- Bank of America (BAC - Get Report) saw its net interest widen to 2.27% during the third quarter from 2.15% in the second quarter. The third-quarter net interest margin was down slightly from 2.28% in the third quarter of 2011.
- For Citigroup (C - Get Report), the third-quarter net interest margin was 2.84%, widening from 2.76% in the second quarter, and from 2.82% a year earlier, making it the only member of the big four club to see its NIM widen sequentially and year-over-year.
- JPMorgan Chase (Wells Fargo) saw its net interest margin narrow to 2.40% during the third quarter, from 2.42% the previous quarter, and 2.65% a year earlier.
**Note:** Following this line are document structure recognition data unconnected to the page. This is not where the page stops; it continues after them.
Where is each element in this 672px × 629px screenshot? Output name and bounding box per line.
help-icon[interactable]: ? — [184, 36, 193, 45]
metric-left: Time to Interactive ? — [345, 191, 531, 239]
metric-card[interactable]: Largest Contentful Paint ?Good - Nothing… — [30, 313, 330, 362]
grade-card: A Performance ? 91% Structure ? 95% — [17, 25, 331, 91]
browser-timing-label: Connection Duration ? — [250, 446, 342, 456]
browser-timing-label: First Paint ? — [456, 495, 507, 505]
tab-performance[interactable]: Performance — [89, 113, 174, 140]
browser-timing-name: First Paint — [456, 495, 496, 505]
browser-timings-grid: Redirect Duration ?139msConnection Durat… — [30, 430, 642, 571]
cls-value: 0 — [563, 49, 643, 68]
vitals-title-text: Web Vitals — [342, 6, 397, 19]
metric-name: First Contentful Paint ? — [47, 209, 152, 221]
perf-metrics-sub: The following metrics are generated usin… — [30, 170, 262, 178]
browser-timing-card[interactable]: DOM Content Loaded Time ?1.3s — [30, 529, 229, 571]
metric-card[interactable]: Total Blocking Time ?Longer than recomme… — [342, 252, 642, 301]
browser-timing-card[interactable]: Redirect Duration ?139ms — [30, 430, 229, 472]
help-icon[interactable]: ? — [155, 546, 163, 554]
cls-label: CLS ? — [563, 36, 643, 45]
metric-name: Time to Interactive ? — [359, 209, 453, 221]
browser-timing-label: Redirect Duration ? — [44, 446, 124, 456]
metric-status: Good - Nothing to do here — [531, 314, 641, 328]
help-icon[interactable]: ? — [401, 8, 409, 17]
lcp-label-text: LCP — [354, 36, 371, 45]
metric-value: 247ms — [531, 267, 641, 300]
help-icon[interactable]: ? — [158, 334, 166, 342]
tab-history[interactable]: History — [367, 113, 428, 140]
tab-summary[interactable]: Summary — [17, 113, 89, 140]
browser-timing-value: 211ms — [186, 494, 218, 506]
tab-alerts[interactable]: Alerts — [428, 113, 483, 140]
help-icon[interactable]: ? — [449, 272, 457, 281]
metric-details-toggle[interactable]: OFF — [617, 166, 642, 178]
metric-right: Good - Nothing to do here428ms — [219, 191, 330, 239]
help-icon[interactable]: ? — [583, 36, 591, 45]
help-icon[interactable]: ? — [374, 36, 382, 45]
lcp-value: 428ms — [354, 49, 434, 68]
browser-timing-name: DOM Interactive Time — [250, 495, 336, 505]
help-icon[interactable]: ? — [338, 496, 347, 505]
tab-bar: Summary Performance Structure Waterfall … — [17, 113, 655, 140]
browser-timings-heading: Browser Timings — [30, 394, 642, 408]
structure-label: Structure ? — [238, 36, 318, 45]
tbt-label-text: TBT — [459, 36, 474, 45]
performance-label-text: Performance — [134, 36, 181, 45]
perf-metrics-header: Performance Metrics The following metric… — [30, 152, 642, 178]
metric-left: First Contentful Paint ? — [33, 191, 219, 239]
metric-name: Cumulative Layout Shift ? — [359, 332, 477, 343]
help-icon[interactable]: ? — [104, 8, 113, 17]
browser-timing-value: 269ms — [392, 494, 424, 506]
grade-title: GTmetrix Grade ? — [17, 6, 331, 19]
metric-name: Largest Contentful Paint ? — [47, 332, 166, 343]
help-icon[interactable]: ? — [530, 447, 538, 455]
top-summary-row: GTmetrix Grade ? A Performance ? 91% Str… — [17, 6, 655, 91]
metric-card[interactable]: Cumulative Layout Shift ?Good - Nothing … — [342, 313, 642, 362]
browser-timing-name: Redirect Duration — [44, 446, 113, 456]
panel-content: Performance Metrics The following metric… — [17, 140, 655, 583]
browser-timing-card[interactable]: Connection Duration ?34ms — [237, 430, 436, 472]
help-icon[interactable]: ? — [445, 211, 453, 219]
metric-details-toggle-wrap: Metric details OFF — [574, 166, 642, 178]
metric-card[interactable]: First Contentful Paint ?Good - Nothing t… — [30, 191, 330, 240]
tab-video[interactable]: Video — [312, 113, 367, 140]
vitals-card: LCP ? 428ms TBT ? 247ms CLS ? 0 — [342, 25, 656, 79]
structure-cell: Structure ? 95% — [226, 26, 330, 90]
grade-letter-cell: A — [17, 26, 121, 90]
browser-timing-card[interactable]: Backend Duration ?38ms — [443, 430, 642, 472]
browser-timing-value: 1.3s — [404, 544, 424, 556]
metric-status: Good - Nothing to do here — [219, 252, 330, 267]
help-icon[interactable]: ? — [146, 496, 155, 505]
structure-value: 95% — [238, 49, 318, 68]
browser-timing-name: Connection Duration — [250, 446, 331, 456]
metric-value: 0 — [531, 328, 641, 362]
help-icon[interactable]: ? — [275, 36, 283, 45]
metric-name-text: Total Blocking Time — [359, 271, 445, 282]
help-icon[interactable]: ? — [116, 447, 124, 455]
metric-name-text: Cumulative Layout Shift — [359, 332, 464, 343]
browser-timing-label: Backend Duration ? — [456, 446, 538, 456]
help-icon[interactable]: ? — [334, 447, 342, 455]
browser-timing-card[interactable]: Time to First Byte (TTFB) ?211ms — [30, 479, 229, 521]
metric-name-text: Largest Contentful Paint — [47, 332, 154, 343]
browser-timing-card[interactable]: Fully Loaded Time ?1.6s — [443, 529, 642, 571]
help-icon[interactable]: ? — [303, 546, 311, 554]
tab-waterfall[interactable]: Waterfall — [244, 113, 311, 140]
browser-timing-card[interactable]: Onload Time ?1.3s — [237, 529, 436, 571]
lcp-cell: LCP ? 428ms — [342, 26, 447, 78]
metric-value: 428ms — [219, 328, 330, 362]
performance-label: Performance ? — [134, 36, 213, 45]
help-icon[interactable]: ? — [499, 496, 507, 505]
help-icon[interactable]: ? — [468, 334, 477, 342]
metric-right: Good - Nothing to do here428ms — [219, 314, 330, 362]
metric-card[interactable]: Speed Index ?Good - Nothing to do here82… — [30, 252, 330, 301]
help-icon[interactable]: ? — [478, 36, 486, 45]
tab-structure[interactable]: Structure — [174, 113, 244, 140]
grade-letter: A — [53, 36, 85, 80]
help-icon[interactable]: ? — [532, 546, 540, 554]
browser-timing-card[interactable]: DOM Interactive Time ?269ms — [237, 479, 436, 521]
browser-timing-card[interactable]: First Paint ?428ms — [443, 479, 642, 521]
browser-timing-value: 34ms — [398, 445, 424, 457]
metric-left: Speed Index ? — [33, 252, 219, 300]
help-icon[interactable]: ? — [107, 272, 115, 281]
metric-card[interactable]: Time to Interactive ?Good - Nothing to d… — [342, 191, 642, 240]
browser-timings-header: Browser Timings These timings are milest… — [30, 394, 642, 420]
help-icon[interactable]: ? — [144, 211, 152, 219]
- Wells Fargo (WFC - Get Report) had the largest sequential decline in net interest margin during the third quarter among the big four. The NIM was 3.62%, narrowing from 3.83% in the second quarter, and 3.77% in the third quarter of 2011.
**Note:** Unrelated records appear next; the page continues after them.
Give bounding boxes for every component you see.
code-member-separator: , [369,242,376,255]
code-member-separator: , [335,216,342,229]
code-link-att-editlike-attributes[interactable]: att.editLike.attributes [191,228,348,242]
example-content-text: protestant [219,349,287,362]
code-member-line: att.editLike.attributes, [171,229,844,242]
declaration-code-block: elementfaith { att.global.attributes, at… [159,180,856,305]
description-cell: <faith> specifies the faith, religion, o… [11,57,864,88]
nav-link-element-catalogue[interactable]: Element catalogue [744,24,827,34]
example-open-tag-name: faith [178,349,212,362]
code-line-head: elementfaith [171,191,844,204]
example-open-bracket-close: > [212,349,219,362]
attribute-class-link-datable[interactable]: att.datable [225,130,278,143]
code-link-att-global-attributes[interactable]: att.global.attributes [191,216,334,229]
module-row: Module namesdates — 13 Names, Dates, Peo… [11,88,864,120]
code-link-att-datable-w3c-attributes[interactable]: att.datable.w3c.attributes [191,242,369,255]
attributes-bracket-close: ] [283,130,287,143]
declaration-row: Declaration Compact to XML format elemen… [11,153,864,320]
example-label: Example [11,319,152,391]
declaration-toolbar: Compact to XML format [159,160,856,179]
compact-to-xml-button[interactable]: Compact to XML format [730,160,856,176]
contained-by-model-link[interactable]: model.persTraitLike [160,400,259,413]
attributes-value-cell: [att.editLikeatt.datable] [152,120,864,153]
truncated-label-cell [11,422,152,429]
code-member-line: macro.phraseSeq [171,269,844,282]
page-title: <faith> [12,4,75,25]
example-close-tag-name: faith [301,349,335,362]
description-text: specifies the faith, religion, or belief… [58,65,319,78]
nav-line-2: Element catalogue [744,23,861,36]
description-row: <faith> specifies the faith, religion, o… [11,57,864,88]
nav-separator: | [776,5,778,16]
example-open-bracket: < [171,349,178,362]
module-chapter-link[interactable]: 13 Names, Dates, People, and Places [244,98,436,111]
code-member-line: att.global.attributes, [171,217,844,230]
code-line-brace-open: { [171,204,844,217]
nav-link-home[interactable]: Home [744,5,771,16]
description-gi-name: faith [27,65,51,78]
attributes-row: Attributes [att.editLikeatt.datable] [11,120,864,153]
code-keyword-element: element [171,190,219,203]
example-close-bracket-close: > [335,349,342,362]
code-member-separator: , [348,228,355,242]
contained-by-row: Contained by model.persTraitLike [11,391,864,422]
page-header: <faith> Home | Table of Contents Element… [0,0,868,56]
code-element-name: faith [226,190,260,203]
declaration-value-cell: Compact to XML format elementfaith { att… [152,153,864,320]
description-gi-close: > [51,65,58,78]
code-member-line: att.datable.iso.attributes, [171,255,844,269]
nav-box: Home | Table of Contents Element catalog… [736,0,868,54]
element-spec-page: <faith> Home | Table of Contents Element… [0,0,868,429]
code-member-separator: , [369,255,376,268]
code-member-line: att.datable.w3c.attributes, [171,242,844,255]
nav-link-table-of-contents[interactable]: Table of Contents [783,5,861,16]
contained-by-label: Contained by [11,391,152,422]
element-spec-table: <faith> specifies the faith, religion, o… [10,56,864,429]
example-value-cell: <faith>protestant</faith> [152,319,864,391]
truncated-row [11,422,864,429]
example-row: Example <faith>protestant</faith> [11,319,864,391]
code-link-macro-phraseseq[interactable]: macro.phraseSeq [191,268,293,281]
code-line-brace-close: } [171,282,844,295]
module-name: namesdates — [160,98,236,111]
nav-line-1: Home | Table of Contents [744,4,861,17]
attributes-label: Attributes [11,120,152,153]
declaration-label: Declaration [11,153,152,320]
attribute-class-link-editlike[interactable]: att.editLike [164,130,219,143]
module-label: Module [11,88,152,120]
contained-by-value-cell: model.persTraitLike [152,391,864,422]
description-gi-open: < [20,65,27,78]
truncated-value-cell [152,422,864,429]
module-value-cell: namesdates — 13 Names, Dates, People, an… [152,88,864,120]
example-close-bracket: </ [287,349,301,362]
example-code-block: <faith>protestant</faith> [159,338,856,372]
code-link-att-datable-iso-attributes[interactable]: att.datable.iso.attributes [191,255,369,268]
- KeyCorp's (KEY) third-quarter net interest margin was 3.19%, expanding from 2.99% in the second quarter and 3.04% in the third quarter of 2011.
- First Niagara Financial Group (FNFG) of Buffalo, N.Y., saw its third-quarter net interest margin expand to 3.51% from 3.18% the previous quarter and 3.41% a year earlier, as the company's funding cost declined from its net acquisition of roughly 100 branches from HSBC (HBC).
- M&T Bank(MTB) -- also headquartered in Buffalo, N.Y. -- saw its NIM expand to 3.75% in the third quarter from 3.68% the previous quarter, and 3.67% a year earlier. The sequential margin improvement "was predominantly due to a $1.6 billion increase in average loans and leases, largely offset by declines in average balances of lower yielding money-market assets and investment securities," according to the bank.
How Low Can Margins Go?
With the Fed continuing to pump money into the economy while boosting demand for U.S. Treasuries to clamp down on long-term rates, JPMorgan analyst Vivek Juneja on Friday said that "banks' ability to offset declining asset yields remains difficult and is exacerbated near term by high [mortgage loan refinancing activity] and the large amount of deposits invested in liquid assets. With the Fed now expected to hold interest rates flat through mid-2015, we expect NIM pressure to continue throughout 2013 and 2014 for most banks."